▶ To do: Pictures must not appear in the copy. Set down exactly the line with "This screenshot has height=2576, width=427." and each line after it through the end of the data below.

▶ Study material:
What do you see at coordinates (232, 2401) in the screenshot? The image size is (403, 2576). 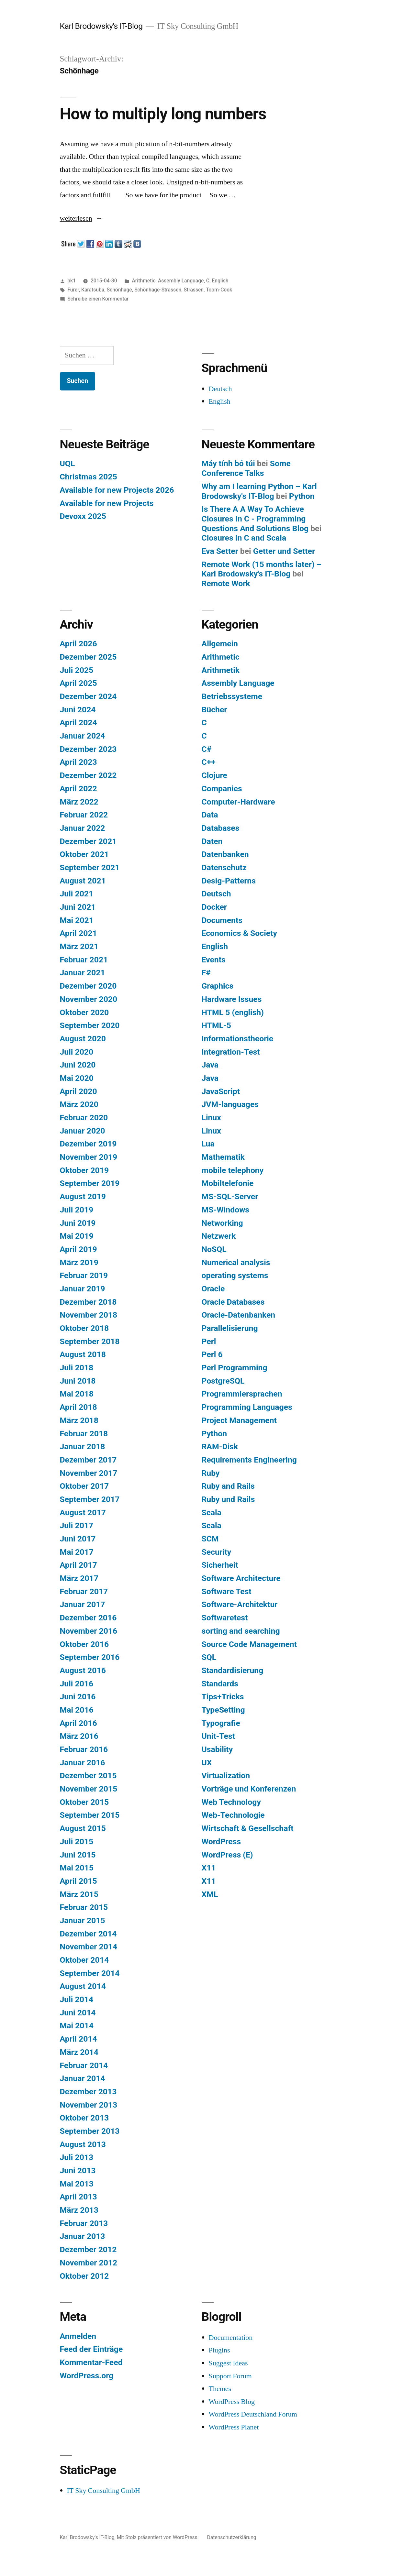 I see `WordPress Blog` at bounding box center [232, 2401].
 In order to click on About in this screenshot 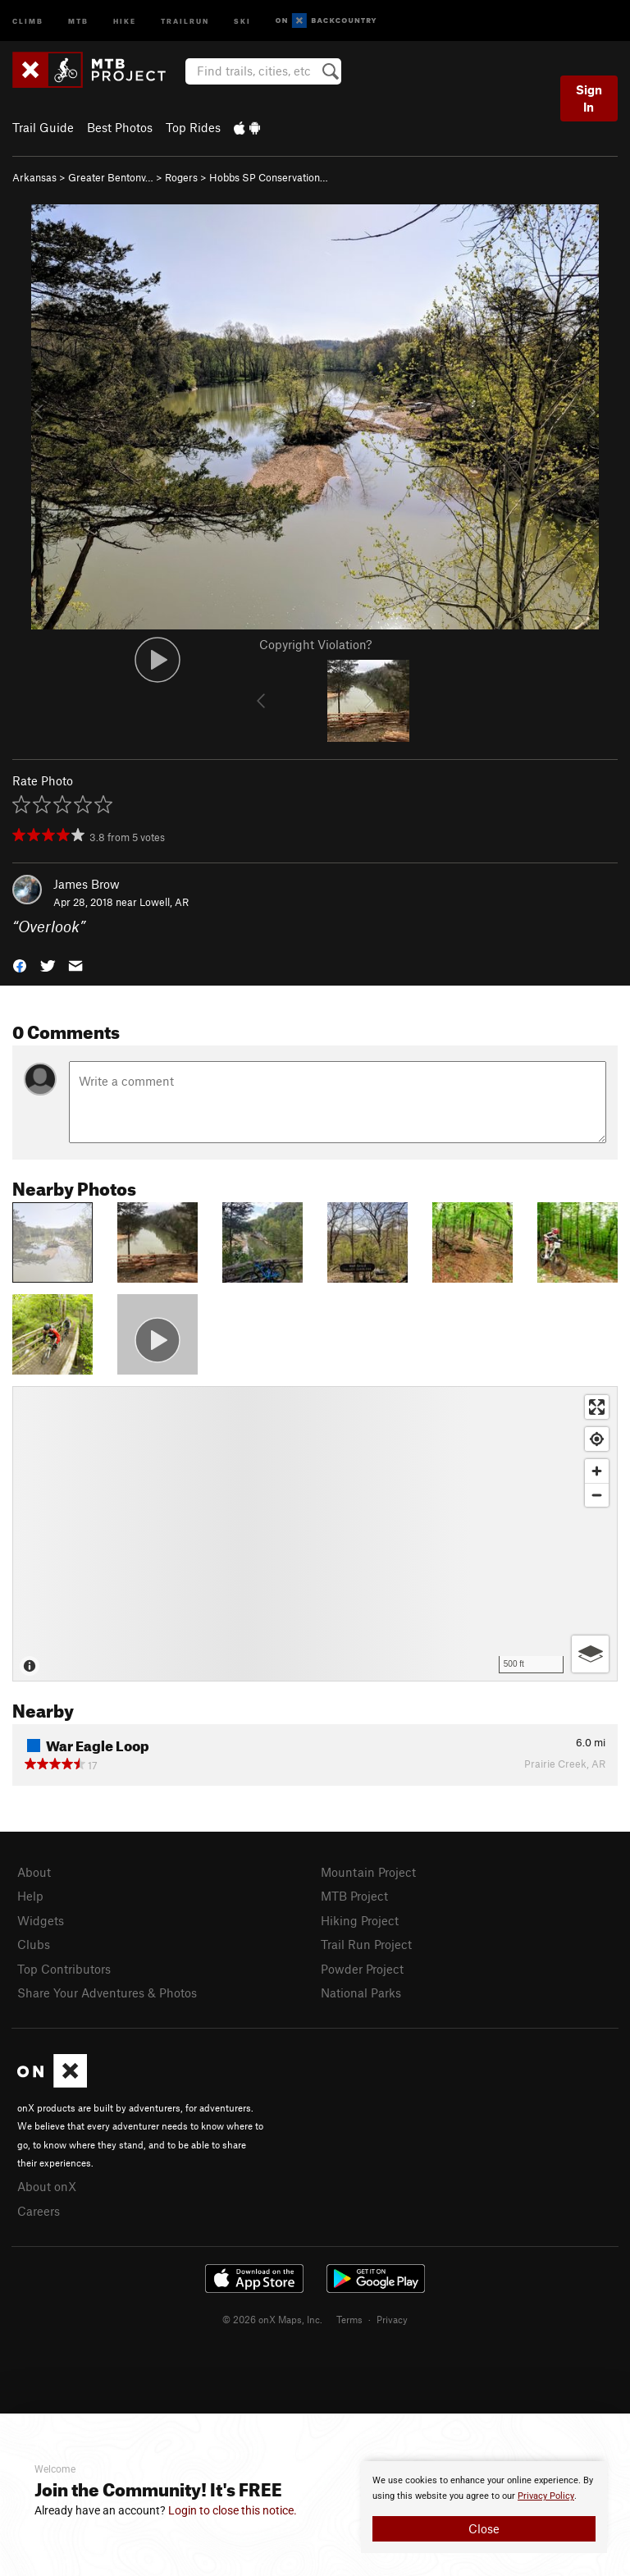, I will do `click(34, 1872)`.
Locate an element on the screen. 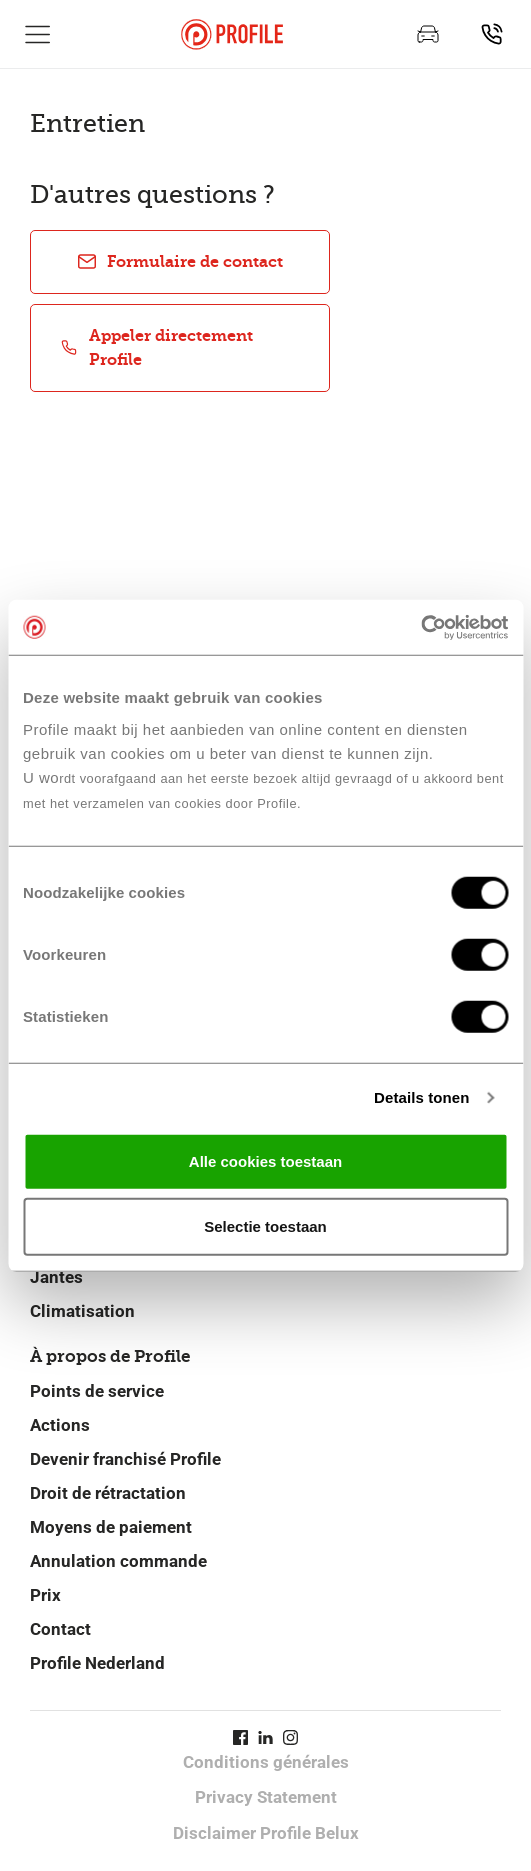 This screenshot has height=1871, width=531. Annulation commande is located at coordinates (118, 1561).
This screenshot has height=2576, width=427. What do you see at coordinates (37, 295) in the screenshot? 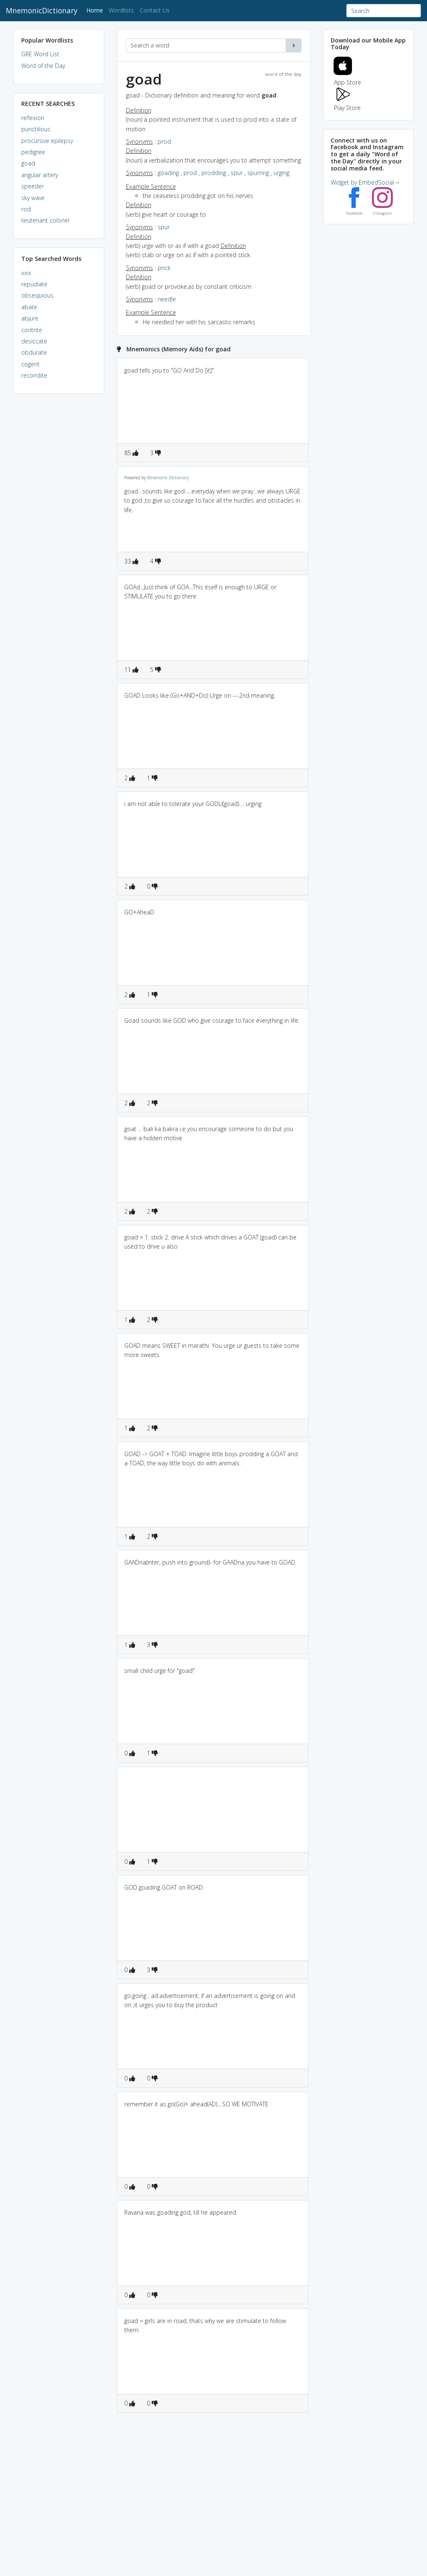
I see `obsequious` at bounding box center [37, 295].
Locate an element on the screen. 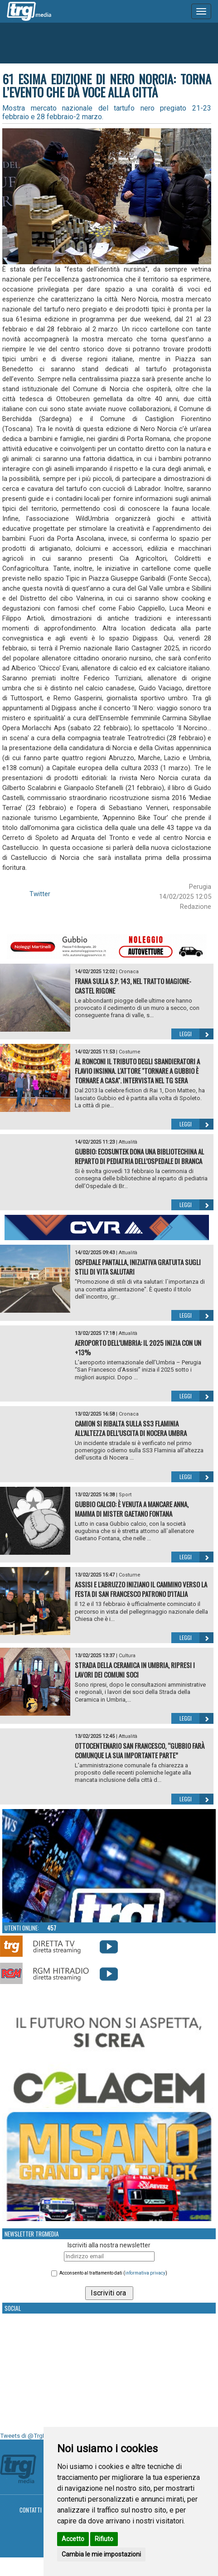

▶ Completed task:
This screenshot has height=2576, width=427. What do you see at coordinates (37, 295) in the screenshot? 
I see `obsequious` at bounding box center [37, 295].
Locate an element on the screen. 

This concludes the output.